Regulators Loosening Up On Cryptos
The regulatory framework for cryptocurrencies in various countries is still taking shape. The EU, for example, has yet to decide just how many rules it should establish for this particular market.
However, it appears that regulators, in general, are starting to have a more relaxed attitude to cryptocurrencies, according to CNBC technology correspondent Arjun Kharpal.
“I think what we’ve seen actually from several regulators around the world is that they seem to have been slowly becoming accepting of the cryptocurrency world, particularly of course the underlying technology—blockchain […] and they seem to understand that […] cryptocurrencies are here, they’re growing, more people are getting involved in them, and so they’re not trying to absolutely hamper them,” he says.

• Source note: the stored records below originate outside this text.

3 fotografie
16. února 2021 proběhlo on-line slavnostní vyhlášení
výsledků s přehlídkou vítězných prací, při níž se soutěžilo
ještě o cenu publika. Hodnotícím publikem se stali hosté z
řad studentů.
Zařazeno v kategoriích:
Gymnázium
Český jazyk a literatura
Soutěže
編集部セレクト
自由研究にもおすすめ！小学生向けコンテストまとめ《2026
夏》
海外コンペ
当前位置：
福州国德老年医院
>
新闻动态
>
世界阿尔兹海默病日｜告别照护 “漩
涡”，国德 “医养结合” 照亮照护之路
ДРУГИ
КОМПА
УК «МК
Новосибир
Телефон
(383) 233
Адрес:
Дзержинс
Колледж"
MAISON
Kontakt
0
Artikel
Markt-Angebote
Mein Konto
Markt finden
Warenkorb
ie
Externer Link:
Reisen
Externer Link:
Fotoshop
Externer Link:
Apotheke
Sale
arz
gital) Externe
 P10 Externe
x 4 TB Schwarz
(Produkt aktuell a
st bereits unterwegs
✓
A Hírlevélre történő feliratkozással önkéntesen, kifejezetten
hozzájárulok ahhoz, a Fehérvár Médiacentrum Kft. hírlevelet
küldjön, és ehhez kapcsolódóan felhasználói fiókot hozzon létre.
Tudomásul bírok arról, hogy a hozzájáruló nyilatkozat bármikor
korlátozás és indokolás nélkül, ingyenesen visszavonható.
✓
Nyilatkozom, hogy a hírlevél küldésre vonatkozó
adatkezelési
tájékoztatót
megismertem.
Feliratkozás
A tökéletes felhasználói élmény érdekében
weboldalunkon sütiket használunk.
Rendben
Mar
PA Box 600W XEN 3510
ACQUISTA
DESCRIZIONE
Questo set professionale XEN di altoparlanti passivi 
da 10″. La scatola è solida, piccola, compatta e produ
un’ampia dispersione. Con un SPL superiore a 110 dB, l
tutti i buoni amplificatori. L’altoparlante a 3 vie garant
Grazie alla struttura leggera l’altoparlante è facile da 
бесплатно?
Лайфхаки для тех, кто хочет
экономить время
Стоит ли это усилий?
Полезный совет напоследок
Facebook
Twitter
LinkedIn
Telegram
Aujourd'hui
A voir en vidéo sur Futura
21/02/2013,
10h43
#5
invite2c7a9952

He then offers China as an example of a country that has cracked down full force on cryptocurrency trading. However, he adds that the UK and the US have imposed very little in the way of harsh regulations to interfere with the market.
“What [we’re] seeing now is not so much concern about perhaps some of the larger currencies but […] these ICOs—these new coins coming into the market which perhaps don’t have any product behind them, don’t have any backing behind them or anything, and they’re worth even less than a cent. And they’re likened to penny stocks,” Kharpal adds.
He believes this is the area giving regulators the biggest headache considering the lack of investor protections and transparency some of these projects have.
Nothing demonstrates this better than the SEC’s action against the PlexCoin ICO, which was scamming investors with promised returns of over 1,000%.
“Get rich quick” schemes are indeed perceived by regulators as one of the main dangers of an unregulated ICO market.
More or less the same emerged at the European Commission’s roundtable on cryptocurrency regulation at the end of last month, EC Vice-President Valdis Dombrovskis concluded that although ICOs are a possible engine for innovative firms to raise capital, there are still concerns about the current lack of accountability in the market.